# Your task:
The expected copy holds every entry exactly and none of the pictures.

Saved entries
= Beginning of Section =

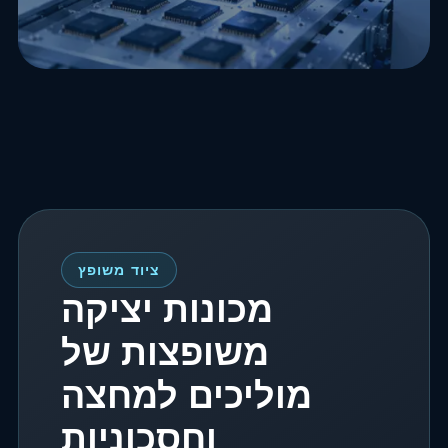
ציוד משופץ
מכונות יציקה
משופצות של
מוליכים למחצה
וחסכוניות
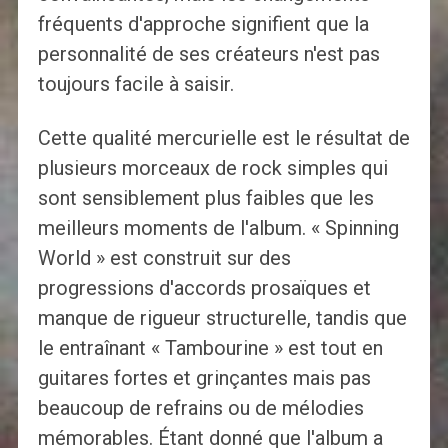
fréquents d'approche signifient que la
personnalité de ses créateurs n'est pas
toujours facile à saisir.
Cette qualité mercurielle est le résultat de
plusieurs morceaux de rock simples qui
sont sensiblement plus faibles que les
meilleurs moments de l'album. « Spinning
World » est construit sur des
progressions d'accords prosaïques et
manque de rigueur structurelle, tandis que
le entraînant « Tambourine » est tout en
guitares fortes et grinçantes mais pas
beaucoup de refrains ou de mélodies
mémorables. Étant donné que l'album a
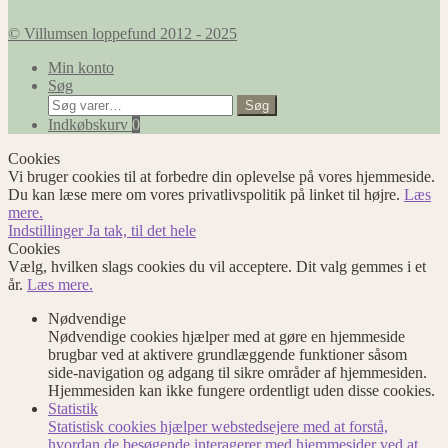
© Villumsen loppefund 2012 - 2025
Min konto
Søg
Søg
Søg
efter:
Indkøbskurv
0
Cookies
Vi bruger cookies til at forbedre din oplevelse på vores hjemmeside.
Du kan læse mere om vores privatlivspolitik på linket til højre.
Læs
mere.
Indstillinger
Ja tak, til det hele
Cookies
Vælg, hvilken slags cookies du vil acceptere. Dit valg gemmes i et
år.
Læs mere.
Nødvendige
Nødvendige cookies hjælper med at gøre en hjemmeside
brugbar ved at aktivere grundlæggende funktioner såsom
side-navigation og adgang til sikre områder af hjemmesiden.
Hjemmesiden kan ikke fungere ordentligt uden disse cookies.
Statistik
Statistisk cookies hjælper webstedsejere med at forstå,
hvordan de besøgende interagerer med hjemmesider ved at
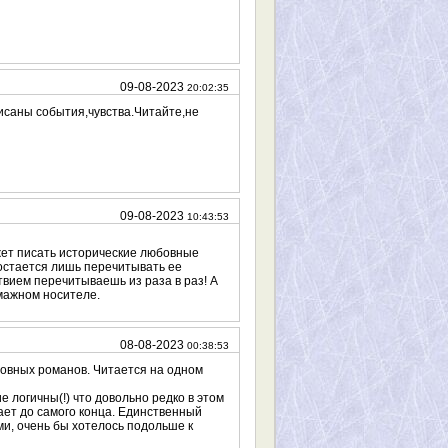
09-08-2023
20:02:35
саны события,чувства.Читайте,не
09-08-2023
10:43:53
жет писать исторические любовные
 остается лишь перечитывать ее
вием перечитываешь из раза в раз! А
мажном носителе.
08-08-2023
00:38:53
бовных романов. Читается на одном
е логичны(!) что довольно редко в этом
ает до самого конца. Единственный
ми, очень бы хотелось подольше к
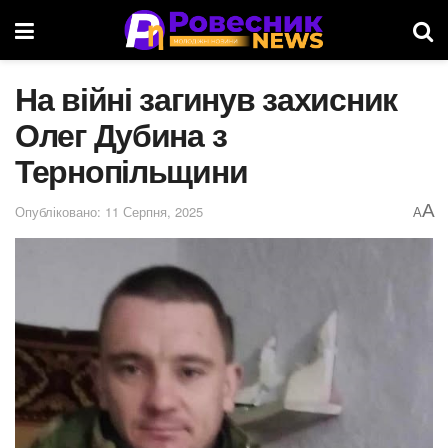
На війні загинув захисник
Олег Дубина з
Тернопільщини
A
Опубліковано: 11 Серпня, 2025
A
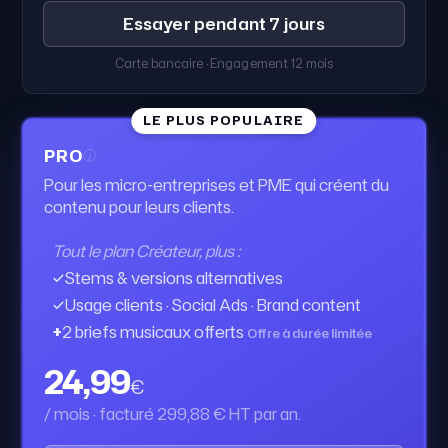
Essayer pendant 7 jours
Carte bancaire · Engagement 12 mois
LE PLUS POPULAIRE
PRO
i
Pour les micro-entreprises et PME qui créent du
contenu pour leurs clients.
Tout le plan Créateur, plus :
Stems & versions alternatives
Usage clients · Social Ads · Brand content
2 briefs musicaux offerts
+
Offre à durée limitée
24,99
€
/ mois · facturé 299,88 € HT par an.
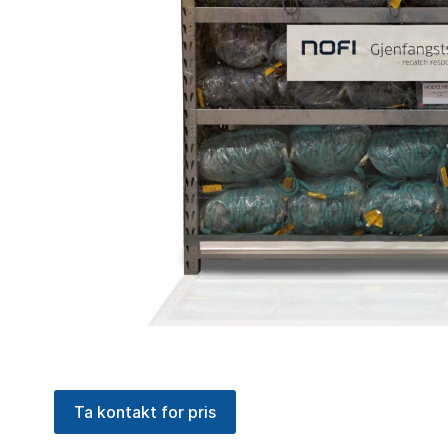
Ta kontakt for pris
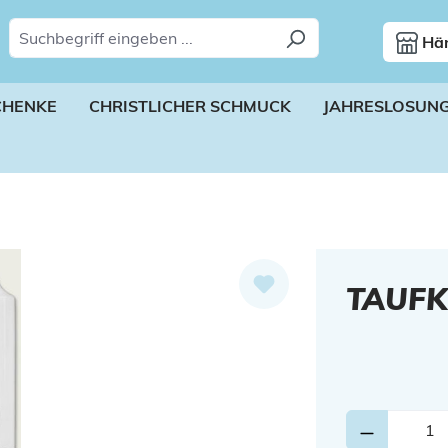
Hän
CHENKE
CHRISTLICHER SCHMUCK
JAHRESLOSUN
TAUFK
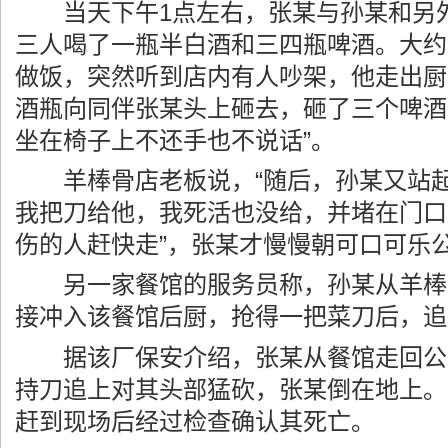
当天下午1点左右，张某与孙某和另外
三人喝了一瓶半白酒和三四瓶啤酒。大约
做饭，突然听到店内有人吵架，他走出厨
酒瓶向同伴张某头上砸去，砸了三个啤酒
坐在椅子上不还手也不说话”。
羊棒骨店老板说，“随后，孙某又站起
我把刀给他，我死活也没给，并堵在门口
伤的人赶快走”，张某才慢慢朝可口可乐
另一家餐馆的服务员称，孙某从羊棒
接冲入该餐馆后厨，抢得一把菜刀后，追
据该厂保安介绍，张某从餐馆走回公
持刀追上对其头部猛砍，张某倒在地上。
赶到现场后经过检查确认其死亡。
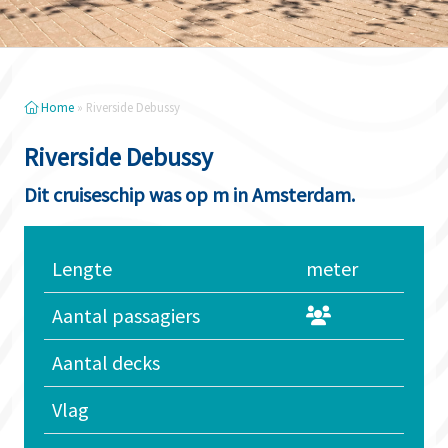
Home
»
Riverside Debussy
Riverside Debussy
Dit cruiseschip was op m in Amsterdam.
Lengte
meter
Aantal passagiers
Aantal decks
Vlag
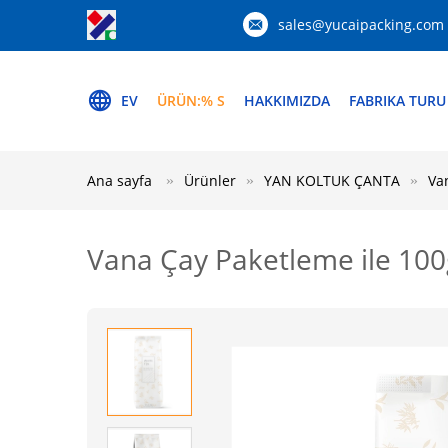
sales@yucaipacking.com
EV
ÜRÜN:% S
HAKKIMIZDA
FABRIKA TURU
Ana sayfa
Ürünler
YAN KOLTUK ÇANTA
Va
Vana Çay Paketleme ile 100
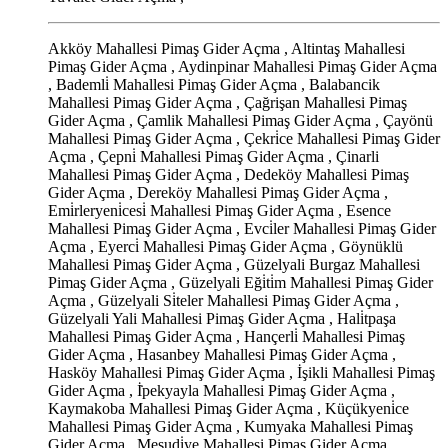
Akköy Mahallesi Pimaş Gider Açma , Altintaş Mahallesi
Pimaş Gider Açma , Aydinpinar Mahallesi Pimaş Gider Açma
, Bademli̇ Mahallesi Pimaş Gider Açma , Balabancik
Mahallesi Pimaş Gider Açma , Çağrişan Mahallesi Pimaş
Gider Açma , Çamlik Mahallesi Pimaş Gider Açma , Çayönü
Mahallesi Pimaş Gider Açma , Çekri̇ce Mahallesi Pimaş Gider
Açma , Çepni̇ Mahallesi Pimaş Gider Açma , Çinarli
Mahallesi Pimaş Gider Açma , Dedeköy Mahallesi Pimaş
Gider Açma , Dereköy Mahallesi Pimaş Gider Açma ,
Emi̇rleryeni̇cesi̇ Mahallesi Pimaş Gider Açma , Esence
Mahallesi Pimaş Gider Açma , Evci̇ler Mahallesi Pimaş Gider
Açma , Eyerci̇ Mahallesi Pimaş Gider Açma , Göynüklü
Mahallesi Pimaş Gider Açma , Güzelyali Burgaz Mahallesi
Pimaş Gider Açma , Güzelyali Eği̇ti̇m Mahallesi Pimaş Gider
Açma , Güzelyali Si̇teler Mahallesi Pimaş Gider Açma ,
Güzelyali Yali Mahallesi Pimaş Gider Açma , Hali̇tpaşa
Mahallesi Pimaş Gider Açma , Hançerli̇ Mahallesi Pimaş
Gider Açma , Hasanbey Mahallesi Pimaş Gider Açma ,
Hasköy Mahallesi Pimaş Gider Açma , İşikli Mahallesi Pimaş
Gider Açma , İ̇pekyayla Mahallesi Pimaş Gider Açma ,
Kaymakoba Mahallesi Pimaş Gider Açma , Küçükyeni̇ce
Mahallesi Pimaş Gider Açma , Kumyaka Mahallesi Pimaş
Gider Açma , Mesudi̇ye Mahallesi Pimaş Gider Açma ,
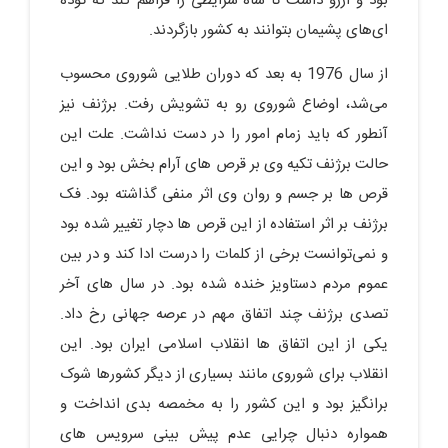
بود و آرزو داشت تا شاه شرایطی را فراهم کند که توده
ای‌های پشیمان بتوانند به کشور بازگردند.
از سال 1976 به بعد که دوران طلایی شوروی محسوب
می‌شد، اوضاع شوروی رو به تشویش رفت. برژنف نیز
آنطور که باید زمام امور را در دست نداشت. علت این
حالت برژنف تکیه وی بر قرص های آرام بخش بود و این
قرص ها بر جسم و روان وی اثر منفی گذاشته بود. فک
برژنف بر اثر استفاده از این قرص ها دچار تغییر شده بود
و نمی‌توانست برخی از کلمات را درست ادا کند و در بین
عموم مردم دستاویز خنده شده بود. در سال های آخر
تصدی برژنف چند اتفاق مهم در عرصه جهانی رخ داد.
یکی از این اتفاق ها انقلاب اسلامی ایران بود. این
انقلاب برای شوروی مانند بسیاری از دیگر کشورها شوک
برانگیز بود و این کشور را به مخمصه بدی انداخت و
همواره دنبال چرایی عدم پیش بینی سرویس های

= End of Section =

# Your solution:
ציוד משופץ
מכונות יציקה
משופצות של
מוליכים למחצה
וחסכוניות
fréquents d'approche signifient que la
personnalité de ses créateurs n'est pas
toujours facile à saisir.
Cette qualité mercurielle est le résultat de
plusieurs morceaux de rock simples qui
sont sensiblement plus faibles que les
meilleurs moments de l'album. « Spinning
World » est construit sur des
progressions d'accords prosaïques et
manque de rigueur structurelle, tandis que
le entraînant « Tambourine » est tout en
guitares fortes et grinçantes mais pas
beaucoup de refrains ou de mélodies
mémorables. Étant donné que l'album a
© Villumsen loppefund 2012 - 2025
Min konto
Søg
Søg
Søg
efter:
Indkøbskurv
0
Cookies
Vi bruger cookies til at forbedre din oplevelse på vores hjemmeside.
Du kan læse mere om vores privatlivspolitik på linket til højre.
Læs
mere.
Indstillinger
Ja tak, til det hele
Cookies
Vælg, hvilken slags cookies du vil acceptere. Dit valg gemmes i et
år.
Læs mere.
Nødvendige
Nødvendige cookies hjælper med at gøre en hjemmeside
brugbar ved at aktivere grundlæggende funktioner såsom
side-navigation og adgang til sikre områder af hjemmesiden.
Hjemmesiden kan ikke fungere ordentligt uden disse cookies.
Statistik
Statistisk cookies hjælper webstedsejere med at forstå,
hvordan de besøgende interagerer med hjemmesider ved at
09-08-2023
20:02:35
саны события,чувства.Читайте,не
09-08-2023
10:43:53
жет писать исторические любовные
 остается лишь перечитывать ее
вием перечитываешь из раза в раз! А
мажном носителе.
08-08-2023
00:38:53
бовных романов. Читается на одном
е логичны(!) что довольно редко в этом
ает до самого конца. Единственный
ми, очень бы хотелось подольше к
На війні загинув захисник
Олег Дубина з
Тернопільщини
A
Опубліковано: 11 Серпня, 2025
A
Essayer pendant 7 jours
Carte bancaire · Engagement 12 mois
LE PLUS POPULAIRE
PRO
i
Pour les micro-entreprises et PME qui créent du
contenu pour leurs clients.
Tout le plan Créateur, plus :
Stems & versions alternatives
Usage clients · Social Ads · Brand content
2 briefs musicaux offerts
+
Offre à durée limitée
24,99
€
/ mois · facturé 299,88 € HT par an.
Ta kontakt for pris
Hän
CHENKE
CHRISTLICHER SCHMUCK
JAHRESLOSUN
TAUFK
当天下午1点左右，张某与孙某和另外
三人喝了一瓶半白酒和三四瓶啤酒。大约
做饭，突然听到店内有人吵架，他走出厨
酒瓶向同伴张某头上砸去，砸了三个啤酒
坐在椅子上不还手也不说话”。
羊棒骨店老板说，“随后，孙某又站起
我把刀给他，我死活也没给，并堵在门口
伤的人赶快走”，张某才慢慢朝可口可乐
另一家餐馆的服务员称，孙某从羊棒
接冲入该餐馆后厨，抢得一把菜刀后，追
据该厂保安介绍，张某从餐馆走回公
持刀追上对其头部猛砍，张某倒在地上。
赶到现场后经过检查确认其死亡。
Home
»
Riverside Debussy
Riverside Debussy
Dit cruiseschip was op m in Amsterdam.
Lengte
meter
Aantal passagiers
Aantal decks
Vlag
sales@yucaipacking.com
EV
ÜRÜN:% S
HAKKIMIZDA
FABRIKA TURU
Ana sayfa
Ürünler
YAN KOLTUK ÇANTA
Va
Vana Çay Paketleme ile 100
Akköy Mahallesi Pimaş Gider Açma , Altintaş Mahallesi
Pimaş Gider Açma , Aydinpinar Mahallesi Pimaş Gider Açma
, Bademli̇ Mahallesi Pimaş Gider Açma , Balabancik
Mahallesi Pimaş Gider Açma , Çağrişan Mahallesi Pimaş
Gider Açma , Çamlik Mahallesi Pimaş Gider Açma , Çayönü
Mahallesi Pimaş Gider Açma , Çekri̇ce Mahallesi Pimaş Gider
Açma , Çepni̇ Mahallesi Pimaş Gider Açma , Çinarli
Mahallesi Pimaş Gider Açma , Dedeköy Mahallesi Pimaş
Gider Açma , Dereköy Mahallesi Pimaş Gider Açma ,
Emi̇rleryeni̇cesi̇ Mahallesi Pimaş Gider Açma , Esence
Mahallesi Pimaş Gider Açma , Evci̇ler Mahallesi Pimaş Gider
Açma , Eyerci̇ Mahallesi Pimaş Gider Açma , Göynüklü
Mahallesi Pimaş Gider Açma , Güzelyali Burgaz Mahallesi
Pimaş Gider Açma , Güzelyali Eği̇ti̇m Mahallesi Pimaş Gider
Açma , Güzelyali Si̇teler Mahallesi Pimaş Gider Açma ,
Güzelyali Yali Mahallesi Pimaş Gider Açma , Hali̇tpaşa
Mahallesi Pimaş Gider Açma , Hançerli̇ Mahallesi Pimaş
Gider Açma , Hasanbey Mahallesi Pimaş Gider Açma ,
Hasköy Mahallesi Pimaş Gider Açma , İşikli Mahallesi Pimaş
Gider Açma , İ̇pekyayla Mahallesi Pimaş Gider Açma ,
Kaymakoba Mahallesi Pimaş Gider Açma , Küçükyeni̇ce
Mahallesi Pimaş Gider Açma , Kumyaka Mahallesi Pimaş
Gider Açma , Mesudi̇ye Mahallesi Pimaş Gider Açma ,
بود و آرزو داشت تا شاه شرایطی را فراهم کند که توده
ای‌های پشیمان بتوانند به کشور بازگردند.
از سال 1976 به بعد که دوران طلایی شوروی محسوب
می‌شد، اوضاع شوروی رو به تشویش رفت. برژنف نیز
آنطور که باید زمام امور را در دست نداشت. علت این
حالت برژنف تکیه وی بر قرص های آرام بخش بود و این
قرص ها بر جسم و روان وی اثر منفی گذاشته بود. فک
برژنف بر اثر استفاده از این قرص ها دچار تغییر شده بود
و نمی‌توانست برخی از کلمات را درست ادا کند و در بین
عموم مردم دستاویز خنده شده بود. در سال های آخر
تصدی برژنف چند اتفاق مهم در عرصه جهانی رخ داد.
یکی از این اتفاق ها انقلاب اسلامی ایران بود. این
انقلاب برای شوروی مانند بسیاری از دیگر کشورها شوک
برانگیز بود و این کشور را به مخمصه بدی انداخت و
همواره دنبال چرایی عدم پیش بینی سرویس های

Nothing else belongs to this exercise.